___ MATERIALS PROVIDED ___
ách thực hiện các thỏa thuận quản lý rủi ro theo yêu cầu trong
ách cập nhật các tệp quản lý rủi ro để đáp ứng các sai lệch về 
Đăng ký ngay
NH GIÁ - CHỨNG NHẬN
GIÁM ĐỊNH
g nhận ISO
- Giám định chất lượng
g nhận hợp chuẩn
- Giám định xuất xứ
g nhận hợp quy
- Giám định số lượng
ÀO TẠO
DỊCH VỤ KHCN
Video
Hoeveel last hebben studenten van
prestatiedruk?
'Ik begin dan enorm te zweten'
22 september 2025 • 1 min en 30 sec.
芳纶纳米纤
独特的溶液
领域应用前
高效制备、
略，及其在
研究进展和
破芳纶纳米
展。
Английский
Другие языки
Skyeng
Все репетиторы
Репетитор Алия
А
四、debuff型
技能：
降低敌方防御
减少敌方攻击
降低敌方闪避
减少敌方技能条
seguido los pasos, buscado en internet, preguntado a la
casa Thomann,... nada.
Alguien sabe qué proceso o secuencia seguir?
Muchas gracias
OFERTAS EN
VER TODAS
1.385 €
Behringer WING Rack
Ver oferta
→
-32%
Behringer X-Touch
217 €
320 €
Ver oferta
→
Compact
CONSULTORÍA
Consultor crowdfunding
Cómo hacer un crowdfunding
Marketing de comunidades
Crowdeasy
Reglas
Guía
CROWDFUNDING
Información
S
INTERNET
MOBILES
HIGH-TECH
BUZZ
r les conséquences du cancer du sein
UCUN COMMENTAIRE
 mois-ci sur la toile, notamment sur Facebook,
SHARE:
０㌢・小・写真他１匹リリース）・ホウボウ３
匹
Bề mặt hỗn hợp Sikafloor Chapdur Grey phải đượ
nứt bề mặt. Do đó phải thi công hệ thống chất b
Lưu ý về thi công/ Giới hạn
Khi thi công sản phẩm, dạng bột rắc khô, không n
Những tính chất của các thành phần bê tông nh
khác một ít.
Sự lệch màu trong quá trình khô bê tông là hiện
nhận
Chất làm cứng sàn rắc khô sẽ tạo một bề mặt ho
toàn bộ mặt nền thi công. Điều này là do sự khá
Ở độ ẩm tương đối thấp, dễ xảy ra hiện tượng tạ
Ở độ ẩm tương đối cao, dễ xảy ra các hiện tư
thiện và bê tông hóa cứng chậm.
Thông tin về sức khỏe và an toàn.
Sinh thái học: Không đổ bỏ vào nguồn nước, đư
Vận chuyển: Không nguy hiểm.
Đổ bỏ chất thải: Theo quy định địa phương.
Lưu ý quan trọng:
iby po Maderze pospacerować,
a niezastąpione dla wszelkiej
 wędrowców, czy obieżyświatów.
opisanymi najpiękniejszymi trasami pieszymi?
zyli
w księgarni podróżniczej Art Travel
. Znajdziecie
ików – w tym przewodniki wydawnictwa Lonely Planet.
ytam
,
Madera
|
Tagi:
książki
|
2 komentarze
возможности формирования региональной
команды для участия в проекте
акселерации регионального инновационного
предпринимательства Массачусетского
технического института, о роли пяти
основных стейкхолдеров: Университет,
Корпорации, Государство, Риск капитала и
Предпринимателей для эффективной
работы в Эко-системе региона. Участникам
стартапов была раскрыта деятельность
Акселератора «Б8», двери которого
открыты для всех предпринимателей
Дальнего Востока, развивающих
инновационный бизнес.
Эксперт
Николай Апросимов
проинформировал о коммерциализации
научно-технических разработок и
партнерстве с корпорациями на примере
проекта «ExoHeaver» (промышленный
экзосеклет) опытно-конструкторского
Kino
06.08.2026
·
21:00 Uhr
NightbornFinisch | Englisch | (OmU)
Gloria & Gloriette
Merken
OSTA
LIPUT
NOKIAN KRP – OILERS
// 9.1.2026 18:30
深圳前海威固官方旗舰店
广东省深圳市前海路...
___
Please output an exact copy of the lines above, from the opening line of the data down to the line that contains "thiện và bê tông hóa cứng chậm.".

RESPONSE TO THIS EXERCISE
ách thực hiện các thỏa thuận quản lý rủi ro theo yêu cầu trong
ách cập nhật các tệp quản lý rủi ro để đáp ứng các sai lệch về 
Đăng ký ngay
NH GIÁ - CHỨNG NHẬN
GIÁM ĐỊNH
g nhận ISO
- Giám định chất lượng
g nhận hợp chuẩn
- Giám định xuất xứ
g nhận hợp quy
- Giám định số lượng
ÀO TẠO
DỊCH VỤ KHCN
Video
Hoeveel last hebben studenten van
prestatiedruk?
'Ik begin dan enorm te zweten'
22 september 2025 • 1 min en 30 sec.
芳纶纳米纤
独特的溶液
领域应用前
高效制备、
略，及其在
研究进展和
破芳纶纳米
展。
Английский
Другие языки
Skyeng
Все репетиторы
Репетитор Алия
А
四、debuff型
技能：
降低敌方防御
减少敌方攻击
降低敌方闪避
减少敌方技能条
seguido los pasos, buscado en internet, preguntado a la
casa Thomann,... nada.
Alguien sabe qué proceso o secuencia seguir?
Muchas gracias
OFERTAS EN
VER TODAS
1.385 €
Behringer WING Rack
Ver oferta
→
-32%
Behringer X-Touch
217 €
320 €
Ver oferta
→
Compact
CONSULTORÍA
Consultor crowdfunding
Cómo hacer un crowdfunding
Marketing de comunidades
Crowdeasy
Reglas
Guía
CROWDFUNDING
Información
S
INTERNET
MOBILES
HIGH-TECH
BUZZ
r les conséquences du cancer du sein
UCUN COMMENTAIRE
 mois-ci sur la toile, notamment sur Facebook,
SHARE:
０㌢・小・写真他１匹リリース）・ホウボウ３
匹
Bề mặt hỗn hợp Sikafloor Chapdur Grey phải đượ
nứt bề mặt. Do đó phải thi công hệ thống chất b
Lưu ý về thi công/ Giới hạn
Khi thi công sản phẩm, dạng bột rắc khô, không n
Những tính chất của các thành phần bê tông nh
khác một ít.
Sự lệch màu trong quá trình khô bê tông là hiện
nhận
Chất làm cứng sàn rắc khô sẽ tạo một bề mặt ho
toàn bộ mặt nền thi công. Điều này là do sự khá
Ở độ ẩm tương đối thấp, dễ xảy ra hiện tượng tạ
Ở độ ẩm tương đối cao, dễ xảy ra các hiện tư
thiện và bê tông hóa cứng chậm.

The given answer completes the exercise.